= TASK =
Reproduce the entries that follow precisely, setting aside any images.

= PROVIDED DATA =
<<<<

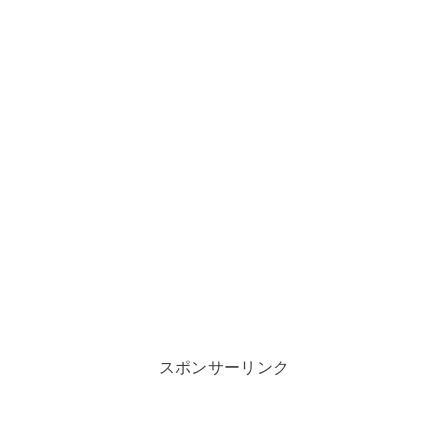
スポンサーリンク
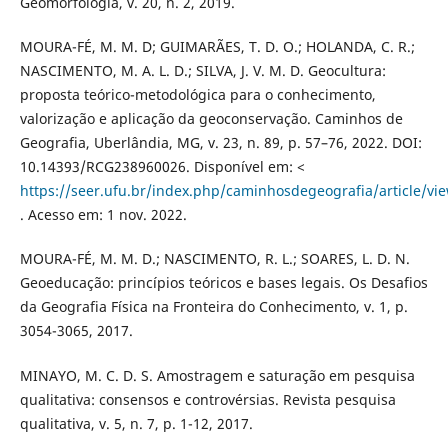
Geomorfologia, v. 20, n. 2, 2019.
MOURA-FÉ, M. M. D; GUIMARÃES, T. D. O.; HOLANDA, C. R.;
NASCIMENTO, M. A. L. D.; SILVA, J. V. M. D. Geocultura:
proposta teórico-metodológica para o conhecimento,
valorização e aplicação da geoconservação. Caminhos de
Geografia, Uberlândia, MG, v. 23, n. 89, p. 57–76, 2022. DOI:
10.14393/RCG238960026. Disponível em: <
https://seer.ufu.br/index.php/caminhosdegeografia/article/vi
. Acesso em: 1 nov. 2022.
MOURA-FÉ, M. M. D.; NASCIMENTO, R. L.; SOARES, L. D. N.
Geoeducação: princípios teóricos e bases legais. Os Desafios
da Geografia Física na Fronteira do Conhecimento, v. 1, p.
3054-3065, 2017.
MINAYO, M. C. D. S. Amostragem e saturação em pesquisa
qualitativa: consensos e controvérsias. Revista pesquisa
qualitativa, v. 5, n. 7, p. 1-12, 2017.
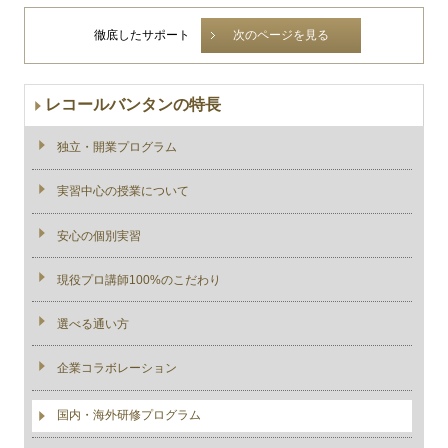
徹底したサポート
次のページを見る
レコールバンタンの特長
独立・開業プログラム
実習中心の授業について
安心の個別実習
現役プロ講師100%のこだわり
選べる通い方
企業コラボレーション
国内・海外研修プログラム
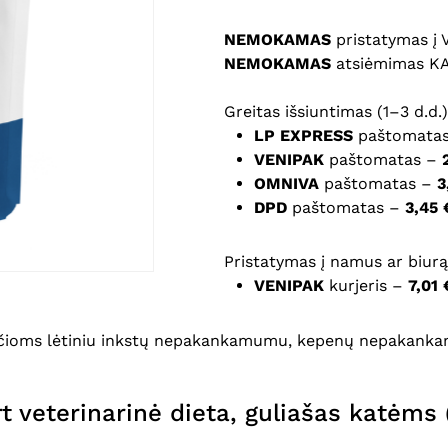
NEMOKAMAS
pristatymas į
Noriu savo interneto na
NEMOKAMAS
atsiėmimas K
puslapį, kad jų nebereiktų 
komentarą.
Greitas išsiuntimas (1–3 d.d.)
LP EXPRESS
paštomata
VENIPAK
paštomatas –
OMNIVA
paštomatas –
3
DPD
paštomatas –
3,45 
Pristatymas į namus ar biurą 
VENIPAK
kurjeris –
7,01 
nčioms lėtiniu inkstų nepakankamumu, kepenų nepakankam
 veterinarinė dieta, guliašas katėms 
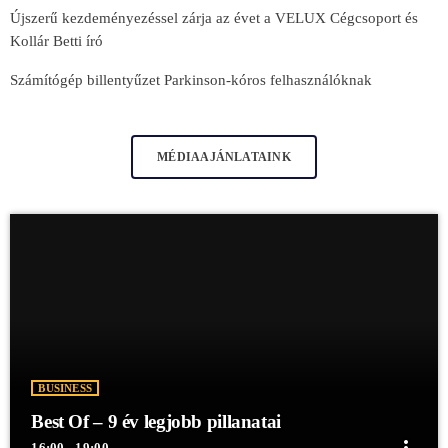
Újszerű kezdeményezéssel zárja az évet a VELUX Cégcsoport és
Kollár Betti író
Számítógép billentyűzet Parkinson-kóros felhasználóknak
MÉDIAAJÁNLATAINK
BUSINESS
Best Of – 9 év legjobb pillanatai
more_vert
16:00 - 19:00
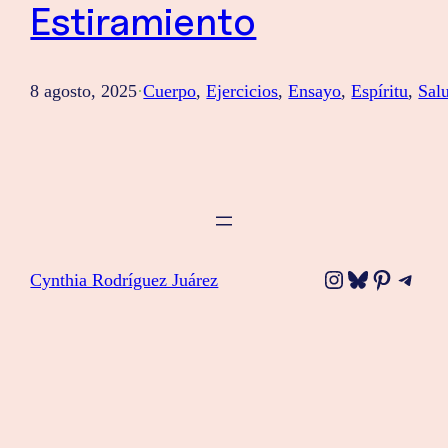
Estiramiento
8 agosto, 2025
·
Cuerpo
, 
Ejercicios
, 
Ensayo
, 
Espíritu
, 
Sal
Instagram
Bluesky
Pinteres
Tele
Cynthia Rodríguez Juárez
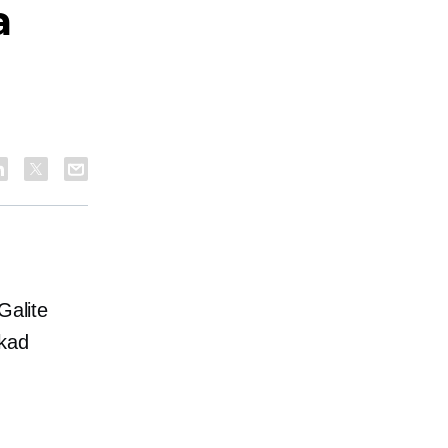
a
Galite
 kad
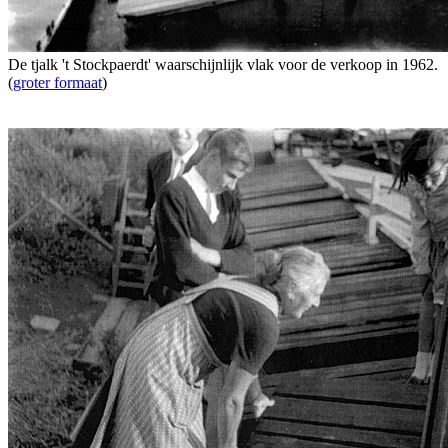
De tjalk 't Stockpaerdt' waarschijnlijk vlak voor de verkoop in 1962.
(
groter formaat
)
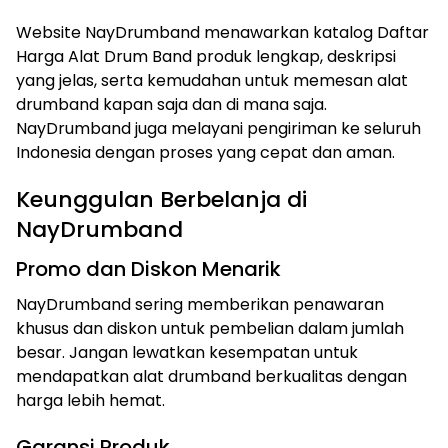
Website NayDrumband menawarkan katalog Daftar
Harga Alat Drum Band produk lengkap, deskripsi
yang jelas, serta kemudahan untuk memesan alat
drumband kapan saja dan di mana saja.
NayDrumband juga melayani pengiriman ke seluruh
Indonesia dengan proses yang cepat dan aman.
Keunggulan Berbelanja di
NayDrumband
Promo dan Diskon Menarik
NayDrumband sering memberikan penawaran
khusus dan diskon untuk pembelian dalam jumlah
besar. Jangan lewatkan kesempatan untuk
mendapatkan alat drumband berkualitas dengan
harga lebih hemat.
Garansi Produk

>>>>

= SOLUTION BELOW =
スポンサーリンク
Geomorfologia, v. 20, n. 2, 2019.
MOURA-FÉ, M. M. D; GUIMARÃES, T. D. O.; HOLANDA, C. R.;
NASCIMENTO, M. A. L. D.; SILVA, J. V. M. D. Geocultura:
proposta teórico-metodológica para o conhecimento,
valorização e aplicação da geoconservação. Caminhos de
Geografia, Uberlândia, MG, v. 23, n. 89, p. 57–76, 2022. DOI:
10.14393/RCG238960026. Disponível em: <
https://seer.ufu.br/index.php/caminhosdegeografia/article/vi
. Acesso em: 1 nov. 2022.
MOURA-FÉ, M. M. D.; NASCIMENTO, R. L.; SOARES, L. D. N.
Geoeducação: princípios teóricos e bases legais. Os Desafios
da Geografia Física na Fronteira do Conhecimento, v. 1, p.
3054-3065, 2017.
MINAYO, M. C. D. S. Amostragem e saturação em pesquisa
qualitativa: consensos e controvérsias. Revista pesquisa
qualitativa, v. 5, n. 7, p. 1-12, 2017.
徹底したサポート
次のページを見る
レコールバンタンの特長
独立・開業プログラム
実習中心の授業について
安心の個別実習
現役プロ講師100%のこだわり
選べる通い方
企業コラボレーション
国内・海外研修プログラム
NEMOKAMAS
pristatymas į
Noriu savo interneto na
NEMOKAMAS
atsiėmimas K
puslapį, kad jų nebereiktų 
komentarą.
Greitas išsiuntimas (1–3 d.d.)
LP EXPRESS
paštomata
VENIPAK
paštomatas –
OMNIVA
paštomatas –
3
DPD
paštomatas –
3,45 
Pristatymas į namus ar biurą 
VENIPAK
kurjeris –
7,01 
nčioms lėtiniu inkstų nepakankamumu, kepenų nepakankam
 veterinarinė dieta, guliašas katėms 
Újszerű kezdeményezéssel zárja az évet a VELUX Cégcsoport és
Kollár Betti író
Számítógép billentyűzet Parkinson-kóros felhasználóknak
MÉDIAAJÁNLATAINK
BUSINESS
Best Of – 9 év legjobb pillanatai
more_vert
16:00 - 19:00
Estiramiento
8 agosto, 2025
·
Cuerpo
, 
Ejercicios
, 
Ensayo
, 
Espíritu
, 
Sal
Instagram
Bluesky
Pinteres
Tele
Cynthia Rodríguez Juárez
a
Galite
 kad
De tjalk 't Stockpaerdt' waarschijnlijk vlak voor de verkoop in 1962.
(
groter formaat
)
Website NayDrumband menawarkan katalog Daftar
Harga Alat Drum Band produk lengkap, deskripsi
yang jelas, serta kemudahan untuk memesan alat
drumband kapan saja dan di mana saja.
NayDrumband juga melayani pengiriman ke seluruh
Indonesia dengan proses yang cepat dan aman.
Keunggulan Berbelanja di
NayDrumband
Promo dan Diskon Menarik
NayDrumband sering memberikan penawaran
khusus dan diskon untuk pembelian dalam jumlah
besar. Jangan lewatkan kesempatan untuk
mendapatkan alat drumband berkualitas dengan
harga lebih hemat.
Garansi Produk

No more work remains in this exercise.